• [PROBLEM STATEMENT]: Your task is to extract the lines from the one holding "осіб, летальних випадків – 5." through the end of the material. Set them down exactly and add nothing.

• [PROVIDED DATA]:

◇ ◇ ◇ ◇ ◇ ◇ ◇

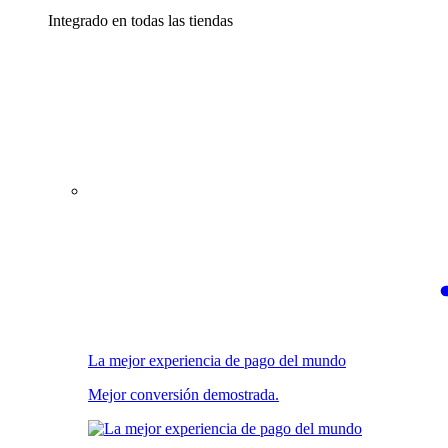
Integrado en todas las tiendas
La mejor experiencia de pago del mundo
Mejor conversión demostrada.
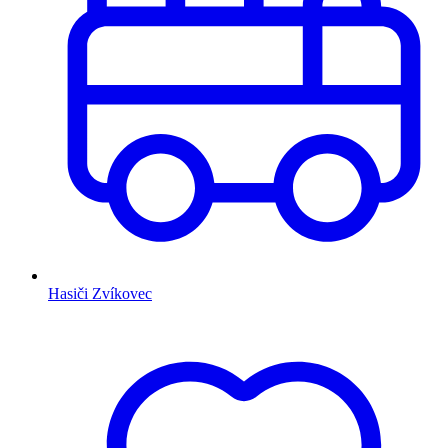
Hasiči Zvíkovec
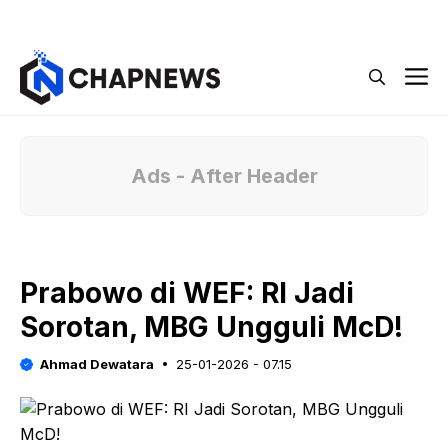
Langsung
Menu
ke
isi
M
Ads - After Header
Prabowo di WEF: RI Jadi
Sorotan, MBG Ungguli McD!
Ahmad Dewatara
25-01-2026 - 07.15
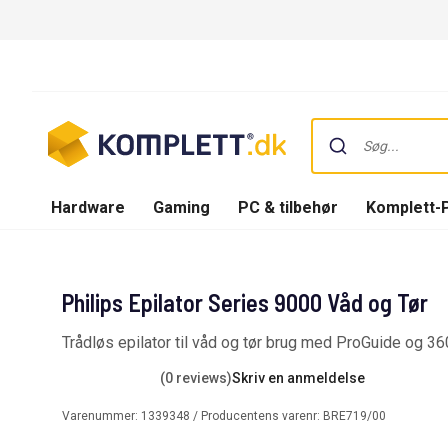
Hardware
Gaming
PC & tilbehør
Komplett-
Philips Epilator Series 9000 Våd og Tør
Trådløs epilator til våd og tør brug med ProGuide og 36
(0 reviews)
Skriv en anmeldelse
Varenummer:
1339348
/ Producentens varenr:
BRE719/00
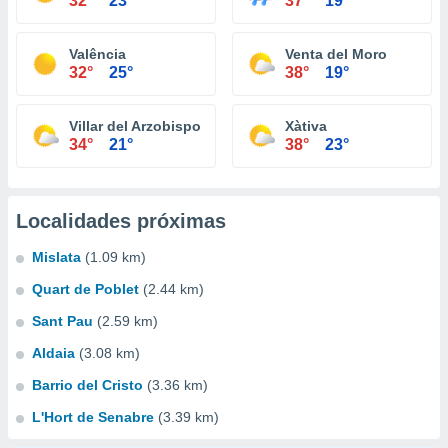
32°
23°
37°
19°
Valência
Venta del Moro
32°
25°
38°
19°
Villar del Arzobispo
Xàtiva
34°
21°
38°
23°
Localidades próximas
Mislata
(1.09 km)
Quart de Poblet
(2.44 km)
Sant Pau
(2.59 km)
Aldaia
(3.08 km)
Barrio del Cristo
(3.36 km)
L'Hort de Senabre
(3.39 km)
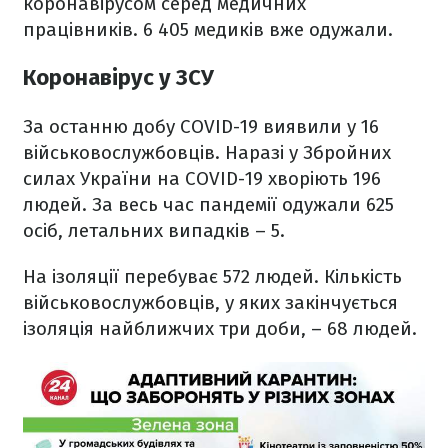
коронавірусом серед медичних
працівників. 6 405 медиків вже одужали.
Коронавірус у ЗСУ
За останню добу COVID-19 виявили у 16
військовослужбовців. Наразі у Збройних
силах України на COVID-19 хворіють 196
людей. За весь час пандемії одужали 625
осіб, летальних випадків – 5.
На ізоляції перебуває 572 людей. Кількість
військовослужбовців, у яких закінчується
ізоляція найближчих три доби, – 68 людей.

◇ ◇ ◇ ◇ ◇ ◇ ◇

• [EXERCISE ANSWER]:
осіб, летальних випадків – 5.
На ізоляції перебуває 572 людей. Кількість
військовослужбовців, у яких закінчується
ізоляція найближчих три доби, – 68 людей.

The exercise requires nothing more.